*Provided material*
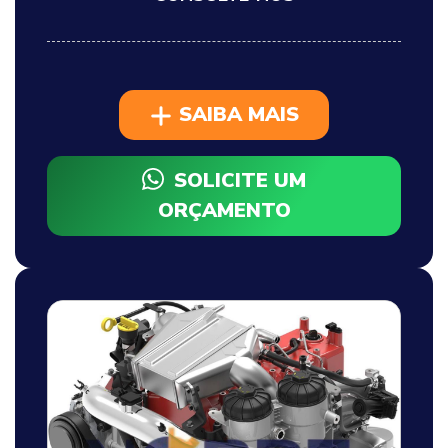
SAIBA MAIS
SOLICITE UM
ORÇAMENTO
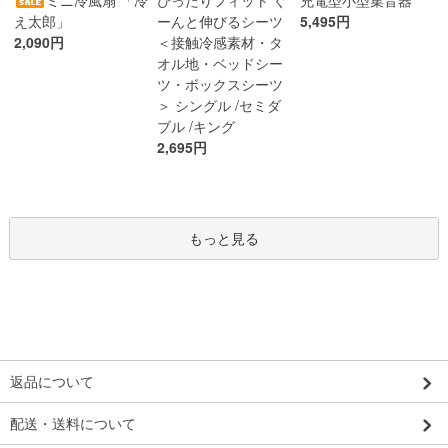
ミニ冷風扇 「冷
充電型小型集音器
ーんと伸びるシーツ
え太郎」
5,495円
＜接触冷感素材・タ
2,090円
オル地・ベッドシー
ツ・ボックスシーツ
＞ シングル /セミダ
ブル /キング
2,695円
もっと見る
返品について
配送・送料について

*Problem to solve*
Repeat the entries verbatim; no pictures.

*Completed task*
SAIBA MAIS
SOLICITE UM
ORÇAMENTO
ミニ冷風扇 「冷
充電型小型集音器
ーんと伸びるシーツ
え太郎」
5,495円
＜接触冷感素材・タ
2,090円
オル地・ベッドシー
ツ・ボックスシーツ
＞ シングル /セミダ
ブル /キング
2,695円
もっと見る
返品について
配送・送料について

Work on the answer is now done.